#### [What to produce]
Look for the word "EXPO" in the data below, and copy every line that holds it.

#### [Material supplied]

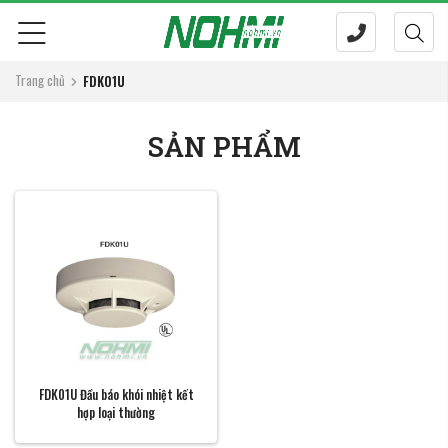
Trang chủ
FDK01U
SẢN PHẨM
FDK01U Đầu báo khói nhiệt kết
hợp loại thường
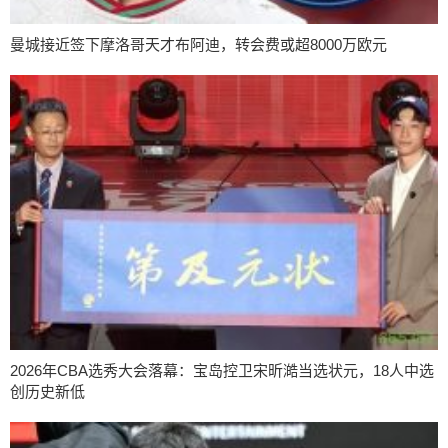
曼城接近签下摩洛哥天才布阿迪，转会费或超8000万欧元
2026年CBA选秀大会落幕：宝岛控卫宋昕澔当选状元，18人中选
创历史新低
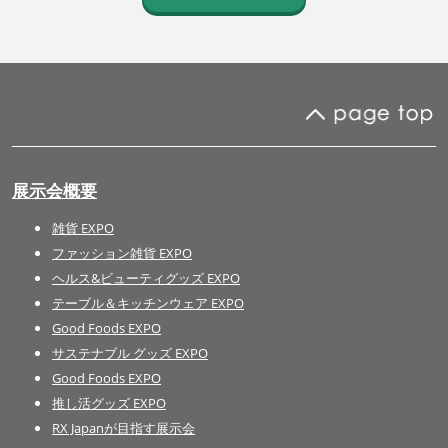
展示会概要
雑貨 EXPO
ファッション雑貨 EXPO
ヘルス&ビューティグッズ EXPO
テーブル＆キッチンウェア EXPO
Good Foods EXPO
サステナブル グッズ EXPO
Good Foods EXPO
推し活グッズ EXPO
RX Japanが目指す展示会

#### [Task solution]
雑貨 EXPO
ファッション雑貨 EXPO
ヘルス&ビューティグッズ EXPO
テーブル＆キッチンウェア EXPO
Good Foods EXPO
サステナブル グッズ EXPO
Good Foods EXPO
推し活グッズ EXPO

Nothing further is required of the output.